◆ **PROBLEM DETAILS**
Filter the data below, keeping only lines that contain "opgaven".

--------

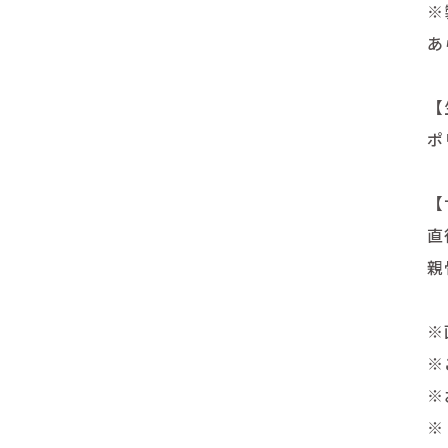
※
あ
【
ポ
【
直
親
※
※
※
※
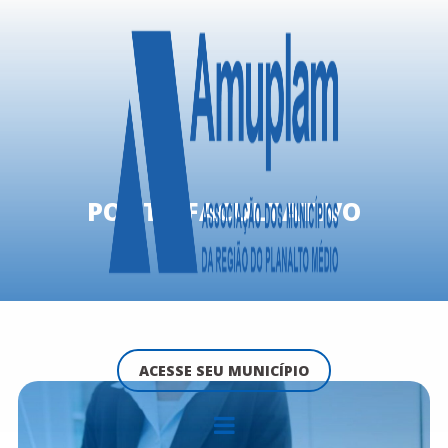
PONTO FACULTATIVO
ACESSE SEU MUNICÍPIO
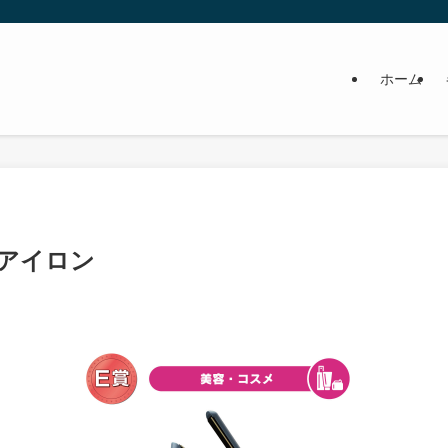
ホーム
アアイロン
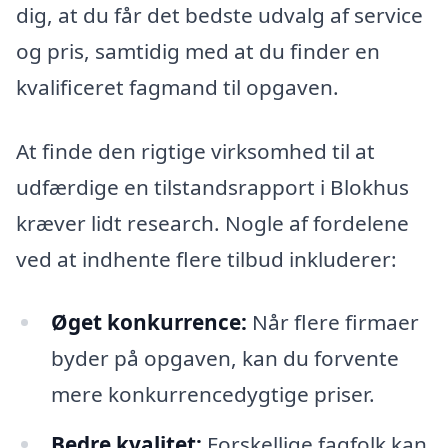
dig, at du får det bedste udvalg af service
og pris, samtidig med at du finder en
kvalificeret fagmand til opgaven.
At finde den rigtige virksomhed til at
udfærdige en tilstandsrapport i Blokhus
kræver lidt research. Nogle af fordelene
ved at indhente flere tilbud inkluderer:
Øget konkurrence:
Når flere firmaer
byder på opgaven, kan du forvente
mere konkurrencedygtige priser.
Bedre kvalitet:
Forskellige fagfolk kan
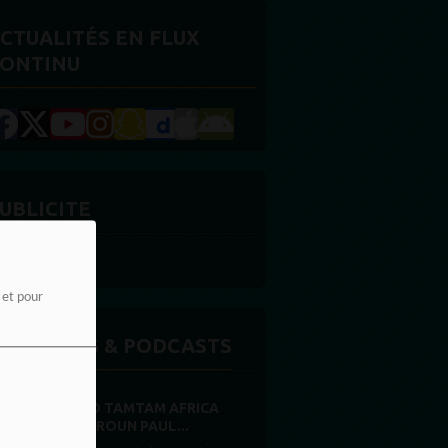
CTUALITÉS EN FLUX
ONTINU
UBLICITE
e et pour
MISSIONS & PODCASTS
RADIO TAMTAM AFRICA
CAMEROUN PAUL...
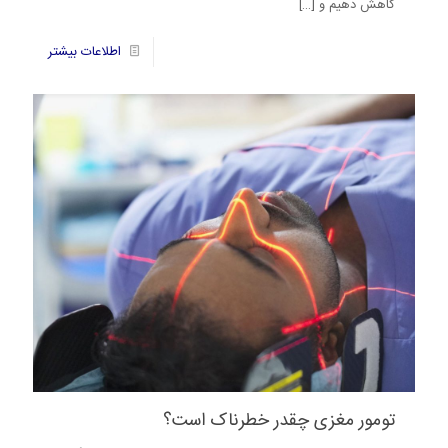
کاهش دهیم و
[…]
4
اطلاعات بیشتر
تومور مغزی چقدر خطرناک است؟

--------

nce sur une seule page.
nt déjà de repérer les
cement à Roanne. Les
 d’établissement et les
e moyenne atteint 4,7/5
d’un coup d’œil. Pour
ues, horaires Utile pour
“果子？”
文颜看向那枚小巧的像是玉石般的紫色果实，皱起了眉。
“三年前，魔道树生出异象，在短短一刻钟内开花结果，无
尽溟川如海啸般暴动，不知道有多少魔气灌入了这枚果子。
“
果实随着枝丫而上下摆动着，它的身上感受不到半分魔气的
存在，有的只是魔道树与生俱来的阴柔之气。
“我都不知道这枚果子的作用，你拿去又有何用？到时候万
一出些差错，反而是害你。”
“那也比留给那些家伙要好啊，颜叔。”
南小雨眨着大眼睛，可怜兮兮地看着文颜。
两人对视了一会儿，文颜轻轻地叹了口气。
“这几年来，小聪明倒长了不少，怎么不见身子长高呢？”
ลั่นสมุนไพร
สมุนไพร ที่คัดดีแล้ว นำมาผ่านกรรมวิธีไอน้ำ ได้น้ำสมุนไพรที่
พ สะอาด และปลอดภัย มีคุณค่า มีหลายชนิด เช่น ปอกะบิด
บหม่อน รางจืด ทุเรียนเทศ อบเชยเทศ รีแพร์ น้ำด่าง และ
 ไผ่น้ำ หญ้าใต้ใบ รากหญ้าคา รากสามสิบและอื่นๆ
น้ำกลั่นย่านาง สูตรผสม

--------

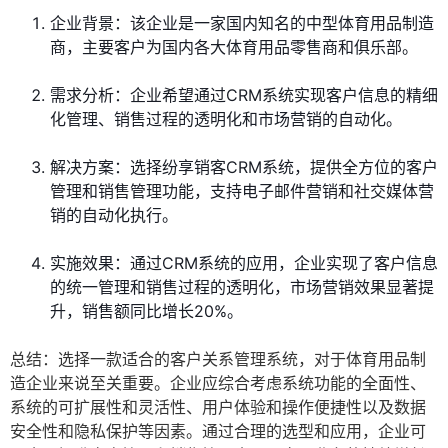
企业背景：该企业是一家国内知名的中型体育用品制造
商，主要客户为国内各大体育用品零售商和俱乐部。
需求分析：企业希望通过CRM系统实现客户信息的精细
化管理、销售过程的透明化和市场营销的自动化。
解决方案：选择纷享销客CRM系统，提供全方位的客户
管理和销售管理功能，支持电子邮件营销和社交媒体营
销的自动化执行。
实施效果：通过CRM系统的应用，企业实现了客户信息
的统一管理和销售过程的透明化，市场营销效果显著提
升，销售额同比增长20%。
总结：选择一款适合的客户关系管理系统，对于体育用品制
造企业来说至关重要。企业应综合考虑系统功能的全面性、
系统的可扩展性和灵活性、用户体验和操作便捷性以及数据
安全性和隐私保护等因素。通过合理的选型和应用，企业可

--------

◆ **OUTPUT OF THE EXERCISE**
kvalificeret fagmand til opgaven.
byder på opgaven, kan du forvente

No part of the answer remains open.